- Exercise prompt -
Your output should contain every record, unchanged.
BEGIN Given records
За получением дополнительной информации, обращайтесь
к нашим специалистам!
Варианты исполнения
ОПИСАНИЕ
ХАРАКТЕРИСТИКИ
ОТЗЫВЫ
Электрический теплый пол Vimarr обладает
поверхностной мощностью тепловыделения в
END Given records
- Result below -
За получением дополнительной информации, обращайтесь
к нашим специалистам!
Варианты исполнения
ОПИСАНИЕ
ХАРАКТЕРИСТИКИ
ОТЗЫВЫ
Электрический теплый пол Vimarr обладает
поверхностной мощностью тепловыделения в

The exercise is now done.